NOFA Analysis Part 2: Ranking and Tiering

written by Norm Suchar
December 20, 2013

HUD's Continuum of Care NOFA came out November 22, and it includes some interesting changes and features. We are currently analyzing the CoC NOFA, and we plan to publish several blog posts on different aspects of the application. In this blog post, we focus on the process of ranking projects and deciding which ones will go into Tier 1.


One aspect of the NOFA that has everybody nervous is deciding which projects to place in Tier 1. To recap, CoCs prioritize projects by dividing them up into two tiers. Projects they place in Tier 1 are almost certain to be funded, provided they meet project quality thresholds. (This is true whether it is a new project created through reallocation, a planning project, or a renewal.) Projects not placed in Tier 1 can be placed in Tier 2 if the CoC wants them to continue, and the funding for these projects is very much at risk. Unlike last year, there is very little chance that HUD will be able to fund most or all of the Tier 2 projects. Unfortunately, CoCs can only place projects equal to 95 percent of the amount needed to renew all of their existing projects into Tier 1, meaning at least 5 percent of their renewal projects will have their funding put at risk.

So how is a CoC to decide what projects to prioritize, and what are the odds that Tier 2 projects get funded? Neither question is easy to answer, but here are a few important factors.

First and foremost, CoCs should be prioritizing projects that help them reduce homelessness by quickly and cost effectively housing people. This sounds obvious, but it is a challenging task during the application process. Many CoCs enter the application process concerned about ensuring that as little harm as possible is done to existing projects. When CoCs don’t have an objective ranking process, providers and other stakeholders in existing projects have an outsized influence in which projects get funded, and there is little opportunity to shift resources to more productive projects. That’s why it is crucial to have an objective and performance-based ranking process. (You can find some examples of tools that communities are using here.)

Having a performance-based ranking process helps make a CoC’s current and future applications stronger, partly because the NOFA includes scoring criteria based on whether CoCs use performance measures to evaluate projects, and partly because it will lead to better outcomes that are becoming increasingly important for scoring well in the application.

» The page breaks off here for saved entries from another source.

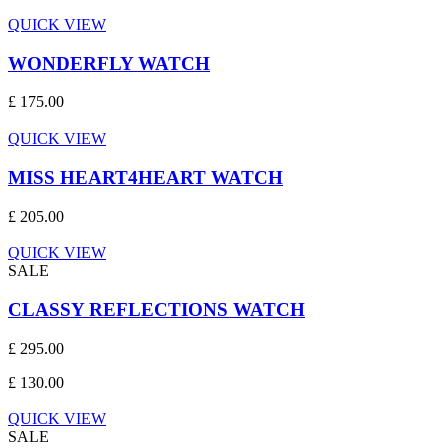
QUICK VIEW
WONDERFLY WATCH
£ 175.00
QUICK VIEW
MISS HEART4HEART WATCH
£ 205.00
QUICK VIEW
SALE
CLASSY REFLECTIONS WATCH
£ 295.00
£ 130.00
QUICK VIEW
SALE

Here are some additional factors to consider:

  • To what degree are projects serving people with the highest barriers to exiting homelessness? The NOFA includes factors related to prioritizing people experiencing chronic homelessness, and to achieve better outcomes in the future, CoCs will have to focus on households most likely to remain homeless if they do not receive assistance, particularly those with no incomes and with longer and more frequent histories of homelessness.
  • Are there other ways to fund existing activities? Some CoC funding is used for activities such as employment, substance abuse recovery services, and health care. These may be important for a CoC, but there may be other resources available in the community to address these needs.
  • Avoid across the board cuts. Although they are the easiest way to spread the pain evenly, they have several disadvantages. CoCs are likely to lose points for using performance metrics in evaluating projects and for not having an objective ranking and selection process. The CoC will also minimize their opportunity to improve performance that could help in future applications.

That brings us to the question of how likely it is that Tier 2 projects will get funded. We have tried to do some projections of how much funding HUD will have available for Tier 2 projects, but there are many variables that make it impossible to make a precise estimate.

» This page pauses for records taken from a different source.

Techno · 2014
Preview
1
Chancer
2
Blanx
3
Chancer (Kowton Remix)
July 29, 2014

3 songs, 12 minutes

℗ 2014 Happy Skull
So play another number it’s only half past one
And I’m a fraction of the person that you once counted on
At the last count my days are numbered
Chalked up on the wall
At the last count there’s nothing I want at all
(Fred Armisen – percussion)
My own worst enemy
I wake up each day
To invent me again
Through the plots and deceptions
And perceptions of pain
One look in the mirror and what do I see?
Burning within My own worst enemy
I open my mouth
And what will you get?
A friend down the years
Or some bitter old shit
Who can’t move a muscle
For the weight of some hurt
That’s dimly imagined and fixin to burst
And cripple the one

It is certain that HUD will have at least some funding for Tier 2, meaning that at least some CoCs are very likely to have their Tier 2 permanent housing renewals funded. Lower priority projects such as Transitional Housing and Supportive Services Only projects are at great risk, especially for CoCs that score poorly. A decision to reallocate a Transitional Housing project in Tier 2 to a permanent housing project (either Permanent Supportive Housing or Rapid Re-Housing) significantly improves its chances of receiving funding, even if the reallocation project is placed in Tier 2.